**ABOUT THIS EXERCISE**
Copy each line of the data below exactly, leaving out pictures.

**SOURCE MATERIAL**

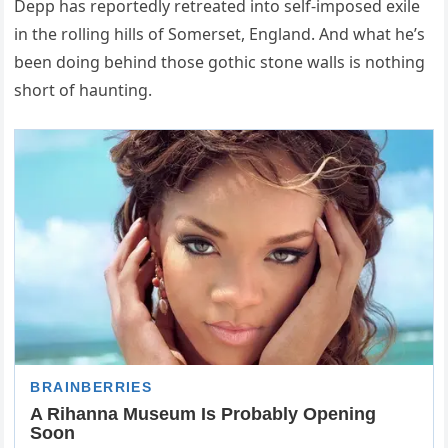
Depp has reportedly retreated into self-imposed exile
in the rolling hills of Somerset, England. And what he’s
been doing behind those gothic stone walls is nothing
short of haunting.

**EXERCISE ANSWER**
Depp has reportedly retreated into self-imposed exile
in the rolling hills of Somerset, England. And what he’s
been doing behind those gothic stone walls is nothing
short of haunting.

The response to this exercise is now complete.